Conditional inactivation of presenilin 1 prevents amyloid accumulation and temporarily rescues contextual and spatial working memory impairments in amyloid precursor protein transgenic mice

Accumulation of beta-amyloid (A beta) peptides in the cerebral cortex is considered a key event in the pathogenesis of Alzheimer's disease (AD). Presenilin 1 (PS1) plays an essential role in the gamma-secretase cleavage of the amyloid precursor protein (APP) and the generation of A beta peptides.

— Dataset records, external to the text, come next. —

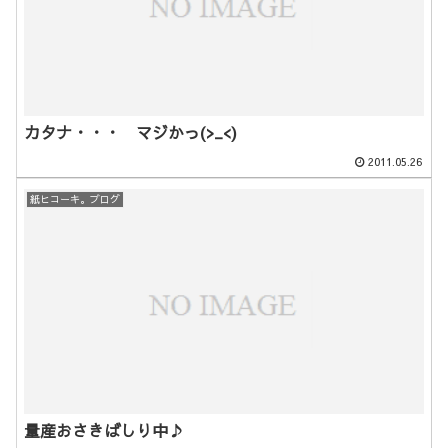
カタナ・・・ マジかっ(>_<)
2011.05.26
紙ヒコーキ。ブログ
量産おさきばしり中♪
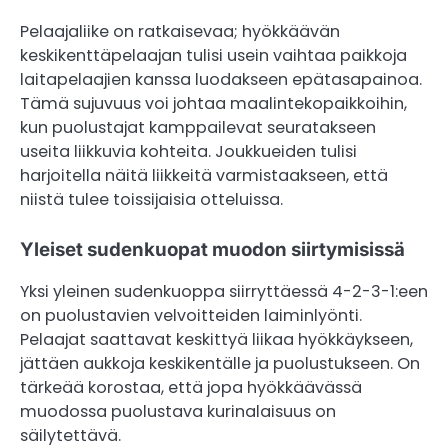
Pelaajaliike on ratkaisevaa; hyökkäävän
keskikenttäpelaajan tulisi usein vaihtaa paikkoja
laitapelaajien kanssa luodakseen epätasapainoa.
Tämä sujuvuus voi johtaa maalintekopaikkoihin,
kun puolustajat kamppailevat seuratakseen
useita liikkuvia kohteita. Joukkueiden tulisi
harjoitella näitä liikkeitä varmistaakseen, että
niistä tulee toissijaisia otteluissa.
Yleiset sudenkuopat muodon siirtymisissä
Yksi yleinen sudenkuoppa siirryttäessä 4-2-3-1:een
on puolustavien velvoitteiden laiminlyönti.
Pelaajat saattavat keskittyä liikaa hyökkäykseen,
jättäen aukkoja keskikentälle ja puolustukseen. On
tärkeää korostaa, että jopa hyökkäävässä
muodossa puolustava kurinalaisuus on
säilytettävä.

Reduction of A beta generation via the inhibition of gamma-secretase activity, therefore, has been proposed as a therapeutic approach for AD. In this study, we examined whether genetic inactivation of PS1 in postnatal forebrain-restricted conditional knock-out (PS1 cK0) mice can prevent the accumulation of A beta peptides and ameliorate cognitive deficits exhibited by an amyloid mouse model that overexpresses human mutant APP. We found that conditional inactivation of PS1 in APP transgenic mice (PS1 cK0; APP Tg) effectively prevented the accumulation of A beta peptides and formation of amyloid plaques and inflammatory responses, although it also caused an age-related accumulation of C-terminal fragments of APP. Short-term PS1 inactivation in young PS1 cK0; APP Tg mice rescued deficits in contextual fear conditioning and serial spatial reversal learning in a water maze, which were associated with APP Tg mice. Longer-term PS1 inactivation in older PS1 cK0; APP Tg mice, however, failed to rescue the contextual memory and hippocampal synaptic deficits and had a decreasing ameliorative effect on the spatial memory impairment. These results reveal that in vivo reduction of A beta via the inactivation of PS1 effectively prevents amyloid-associated neuropathological changes and can, but only temporarily, improve cognitive impairments in APP transgenic mice.